Page-level text extractions:

=== Section Start ===

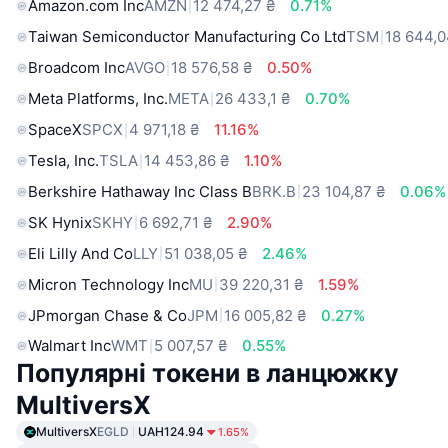
Amazon.com Inc
AMZN
12 474,27 ₴
0.71%
Taiwan Semiconductor Manufacturing Co Ltd
TSM
18 644,0
Broadcom Inc
AVGO
18 576,58 ₴
0.50%
Meta Platforms, Inc.
META
26 433,1 ₴
0.70%
SpaceX
SPCX
4 971,18 ₴
11.16%
Tesla, Inc.
TSLA
14 453,86 ₴
1.10%
Berkshire Hathaway Inc Class B
BRK.B
23 104,87 ₴
0.06%
SK Hynix
SKHY
6 692,71 ₴
2.90%
Eli Lilly And Co
LLY
51 038,05 ₴
2.46%
Micron Technology Inc
MU
39 220,31 ₴
1.59%
JPmorgan Chase & Co
JPM
16 005,82 ₴
0.27%
Walmart Inc
WMT
5 007,57 ₴
0.55%
Популярні токени в ланцюжку
MultiversX
MultiversX
EGLD
UAH124.94
1.65%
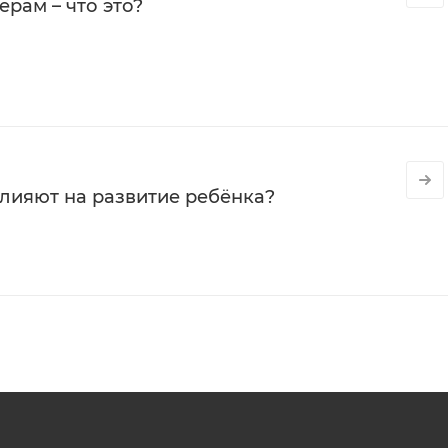
рам – что это?
влияют на развитие ребёнка?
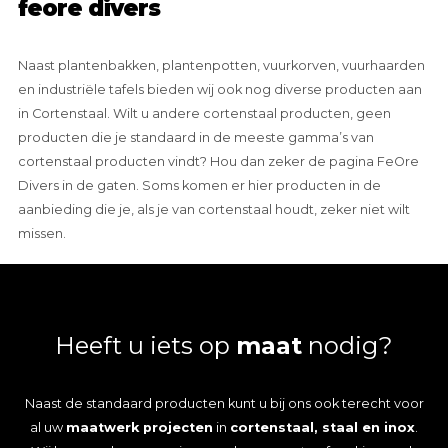
feore divers
Naast plantenbakken, plantenpotten, vuurkorven, vuurhaarden
en industriële tafels bieden wij ook nog diverse producten aan
in Cortenstaal. Wilt u andere cortenstaal producten, geen
producten die je standaard in de meeste gamma’s van
cortenstaal producten vindt? Hou dan zeker de pagina FeOre
Divers in de gaten. Soms komen er hier producten in de
aanbieding die je, als je van cortenstaal houdt, zeker niet wilt
missen.
Heeft u iets op
maat
nodig?
Naast de standaard producten kunt u bij ons ook terecht voor
al uw
maatwerk projecten
in
cortenstaal, staal en inox
.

=== Section End ===

What to work on:
Pull every line with the word "standaard" from the data.

Answer for the task:
producten die je standaard in de meeste gamma’s van
Naast de standaard producten kunt u bij ons ook terecht voor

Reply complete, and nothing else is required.